Solved – Logistic Regression- Control Variable Not significant In Model 2

controlling-for-a-variablelogisticregression

I am new to this site and it's my first post, so my apologies in advance if I have made any mistakes or did not follow proper etiquette.

I am running a logistic regression analysis with six predictor variables and I have controlled for two variables (a total of 8 variables in my final model). In Model 1 with only the control variables included, both variables are significant below .05. However in Model 2 (the full model) with all of the predictor variables and both controls, one of the original control variables that was significant, dropped in its significance.

I am so confused as to how this could happen. Any ideas? Also, how would I go about reporting my results? Am I still able to report this one variable that dropped from significance as being significant in Model, even though it was not significant in the final Model 2?

Thank you in advance for anyone who can answer my question

Best Answer

Welcome!

With multiple logistic regression (i.e. logistic regression with more than one predictor) or linear regression for that matter, including multiple predictors slightly changes the meaning of your coefficients. If we had a model that looked like this:

$$ dv = \beta_0 + \beta_1X_1 +\epsilon$$

The slope, $\beta_1$ associated with the predictor $X_1$ would tell us about the total effect of $X_1$ on the outcome, dv. If you add a second predictor, this changes things a bit:

$$ dv = \beta_0 + \beta_1X_1 + \beta_2X_2 + \epsilon $$

When we include multiple predictors in logistic regression, each slope (and test of the slope) tells us about the unique effect that predictor has on the outcome. Any shared explanatory power that may exist between $X_1$ and $X_2$ is removed from the slopes for $X_1$ and $X_2$ and the slopes only represent the unique explanatory power of each predictor. So, to the extent that $X_1$ and $X_2$ are related and shared explanatory power with regard to dv, the slope for $X_1$ will become smaller in the second model. When we run regression with multiple predictors we need to mention that we controlled for other predictors and our reported effect is the effect of the predictor that is unique to that predictor and not others in the model. People use a lot of different terms to describe this but you could refer to the "unique effect of $X_1$ over and above $X_2$",the effect of $X_1$ controlling for $X_2$, the effect of $X_1$ partialling out $X_2$, etc.
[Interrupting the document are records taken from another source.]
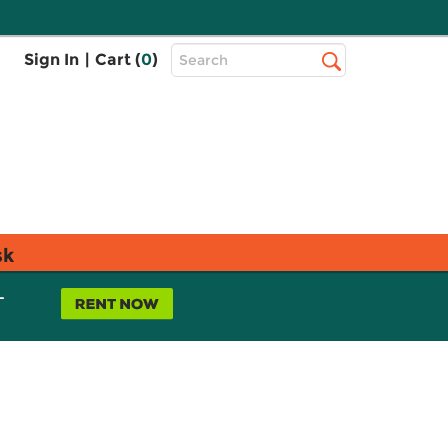
Top
Sign In
|
Cart (
0
)
Search
Search
Bar
sk
L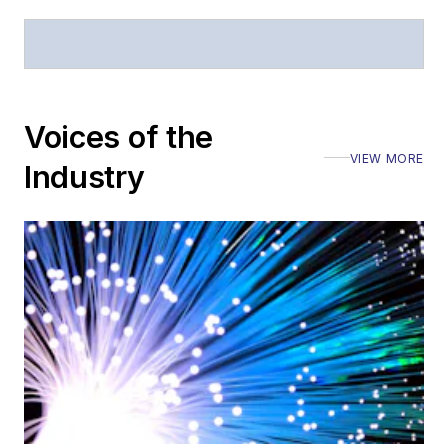
Voices of the
VIEW MORE
Industry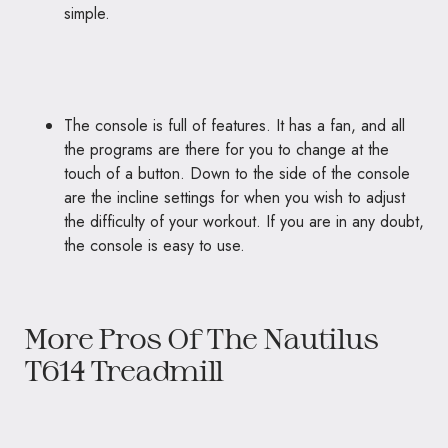
simple.
The console is full of features. It has a fan, and all
the programs are there for you to change at the
touch of a button. Down to the side of the console
are the incline settings for when you wish to adjust
the difficulty of your workout. If you are in any doubt,
the console is easy to use.
More Pros Of The Nautilus
T614 Treadmill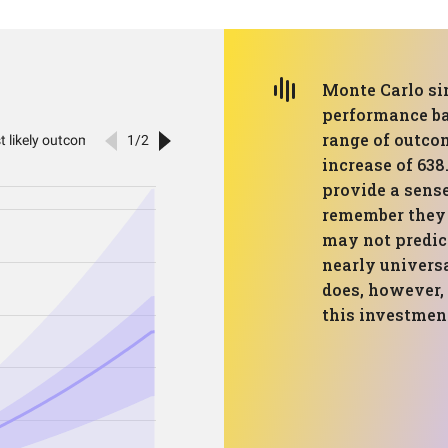
Monte Carlo si
performance ba
range of outcom
increase of 638
provide a sense
remember they 
may not predic
nearly universa
does, however, 
this investment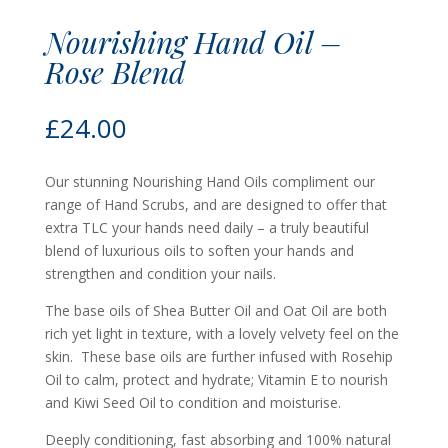
Nourishing Hand Oil –
Rose Blend
£
24.00
Our stunning Nourishing Hand Oils compliment our
range of Hand Scrubs, and are designed to offer that
extra TLC your hands need daily – a truly beautiful
blend of luxurious oils to soften your hands and
strengthen and condition your nails.
The base oils of Shea Butter Oil and Oat Oil are both
rich yet light in texture, with a lovely velvety feel on the
skin. These base oils are further infused with Rosehip
Oil to calm, protect and hydrate; Vitamin E to nourish
and Kiwi Seed Oil to condition and moisturise.
Deeply conditioning, fast absorbing and 100% natural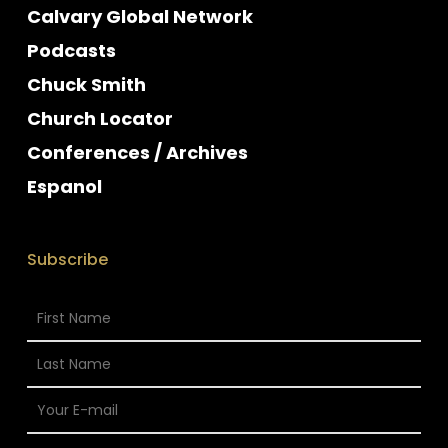
Calvary Global Network
Podcasts
Chuck Smith
Church Locator
Conferences / Archives
Espanol
Subscribe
If $\beta_1$ does get smaller in the second model, you can check to see which other predictors are related to this one by running a model that predicts $X_1$ using the other predictors in your model of interest ($X_2$ in our case). This issue of related predictors is often referred to as redundancy or multi-collinearity. Some people see this as a bad thing because it means one or more of your predictors is non-significant in the multiple logistic regression model, but I tend to disagree. When you find predictors that are redundant that tell you something about your model. If I found that weight was a significant predictor of whether someone got diabetes, but found that relationship was attenuated after including calories consumed consumed per day, that would tell me that weight doesn't tell me anything special about diabetes any more than how much someone tends to eat.

In terms of writing about your results, it is totally fine to report both analyses because finding that some of your predictors are no longer significant in the multiple regression framework should tell you something about your overall theoretical model. However, you will want to make it clear that you can explain what each model tells you. Hope this helps!